Directions for this task -
Retype the whole listing exactly. Leave out pictures.

Information provided -
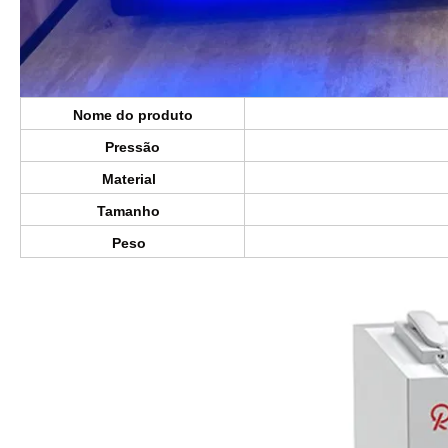
Nome do produto
Pressão
Material
Tamanho
Peso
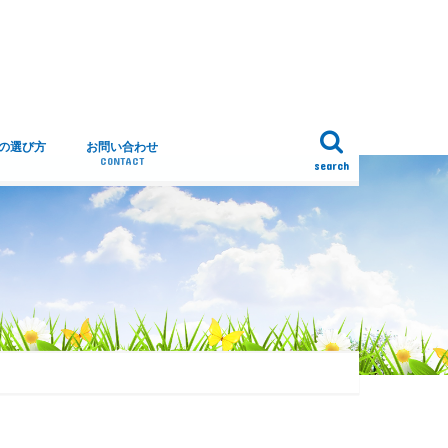
トの選び方
お問い合わせ
CONTACT
search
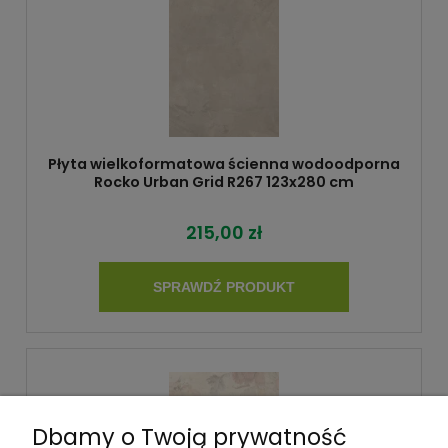
Płyta wielkoformatowa ścienna wodoodporna
Rocko Urban Grid R267 123x280 cm
215,00 zł
SPRAWDŹ PRODUKT
Dbamy o Twoją prywatność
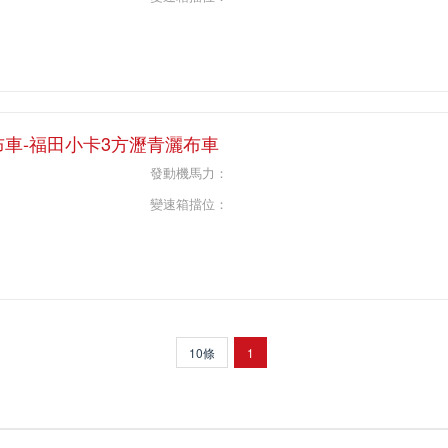
布車-福田小卡3方瀝青灑布車
發動機馬力：
變速箱擋位：
10條
1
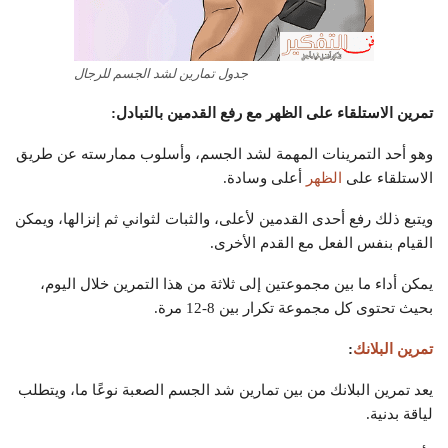
جدول تمارين لشد الجسم للرجال
تمرين الاستلقاء على الظهر مع رفع القدمين بالتبادل:
وهو أحد التمرينات المهمة لشد الجسم، وأسلوب ممارسته عن طريق
الاستلقاء على
الظهر
أعلى وسادة.
ويتبع ذلك رفع أحدى القدمين لأعلى، والثبات لثواني ثم إنزالها، ويمكن
القيام بنفس الفعل مع القدم الأخرى.
يمكن أداء ما بين مجموعتين إلى ثلاثة من هذا التمرين خلال اليوم،
بحيث تحتوى كل مجموعة تكرار بين 8-12 مرة.
تمرين البلانك
:
يعد تمرين البلانك من بين تمارين شد الجسم الصعبة نوعًا ما، ويتطلب
لياقة بدنية.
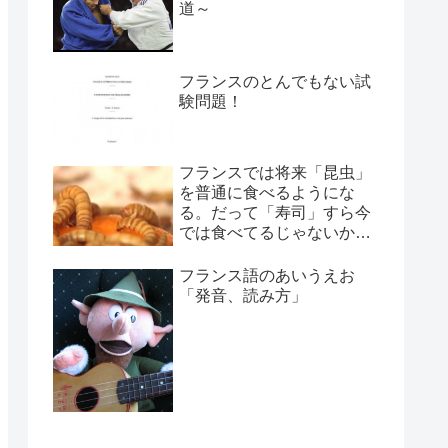
道～
フランスのとんでもない試
験問題！
フランスでは将来「昆虫」
を普通に食べるようにな
る。だって「寿司」すら今
では食べてるじゃないか！
←(￣ェ￣;) エッ?
フランス語のあいうえお
「発音、読み方」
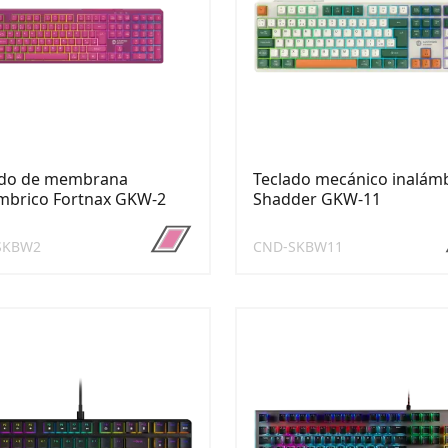
ado de membrana
Teclado mecánico inalám
mbrico Fortnax GKW-2
Shadder GKW-11
SKBW2
CND-SKBW11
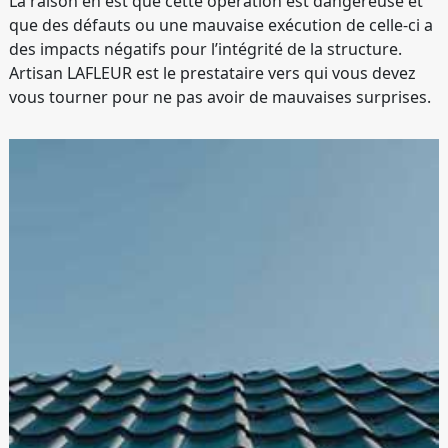
La raison en est que cette opération est dangereuse et
que des défauts ou une mauvaise exécution de celle-ci a
des impacts négatifs pour l’intégrité de la structure.
Artisan LAFLEUR est le prestataire vers qui vous devez
vous tourner pour ne pas avoir de mauvaises surprises.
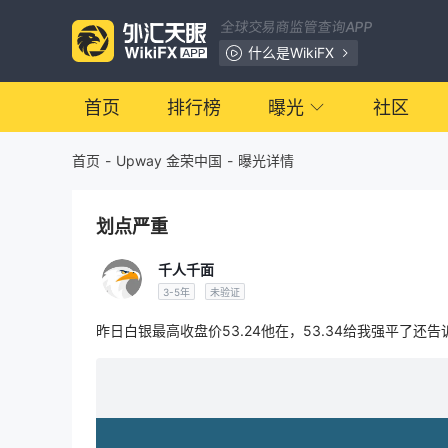
全球交易商监管查询APP
什么是WikiFX
首页
排行榜
曝光
社区
首页
-
Upway 金荣中国
-
曝光详情
划点严重
千人千面
3-5年
未验证
昨日白银最高收盘价53.24他在，53.34给我强平了还告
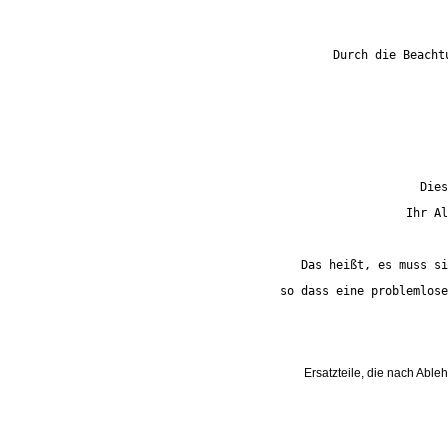
Durch die Beacht
Dies
Ihr Al
Das heißt, es muss si
so dass eine problemlose
Ersatzteile, die nach Able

Task solution -
Nome do produto
Pressão
Material
Tamanho
Peso
トの選び方
お問い合わせ
CONTACT
search
Płyta wielkoformatowa ścienna wodoodporna
Rocko Urban Grid R267 123x280 cm
215,00 zł
SPRAWDŹ PRODUKT
Dbamy o Twoją prywatność
布車-福田小卡3方瀝青灑布車
發動機馬力：
變速箱擋位：
10條
1
جدول تمارين لشد الجسم للرجال
تمرين الاستلقاء على الظهر مع رفع القدمين بالتبادل:
وهو أحد التمرينات المهمة لشد الجسم، وأسلوب ممارسته عن طريق
الاستلقاء على
الظهر
أعلى وسادة.
ويتبع ذلك رفع أحدى القدمين لأعلى، والثبات لثواني ثم إنزالها، ويمكن
القيام بنفس الفعل مع القدم الأخرى.
يمكن أداء ما بين مجموعتين إلى ثلاثة من هذا التمرين خلال اليوم،
بحيث تحتوى كل مجموعة تكرار بين 8-12 مرة.
تمرين البلانك
:
يعد تمرين البلانك من بين تمارين شد الجسم الصعبة نوعًا ما، ويتطلب
لياقة بدنية.
道～
フランスのとんでもない試
験問題！
フランスでは将来「昆虫」
を普通に食べるようにな
る。だって「寿司」すら今
では食べてるじゃないか！
←(￣ェ￣;) エッ?
フランス語のあいうえお
「発音、読み方」
ado de membrana
Teclado mecánico inalám
mbrico Fortnax GKW-2
Shadder GKW-11
SKBW2
CND-SKBW11
La raison en est que cette opération est dangereuse et
que des défauts ou une mauvaise exécution de celle-ci a
des impacts négatifs pour l’intégrité de la structure.
Artisan LAFLEUR est le prestataire vers qui vous devez
vous tourner pour ne pas avoir de mauvaises surprises.
全球交易商监管查询APP
什么是WikiFX
首页
排行榜
曝光
社区
首页
-
Upway 金荣中国
-
曝光详情
划点严重
千人千面
3-5年
未验证
昨日白银最高收盘价53.24他在，53.34给我强平了还告
Durch die Beacht
Dies
Ihr Al
Das heißt, es muss si
so dass eine problemlose
Ersatzteile, die nach Able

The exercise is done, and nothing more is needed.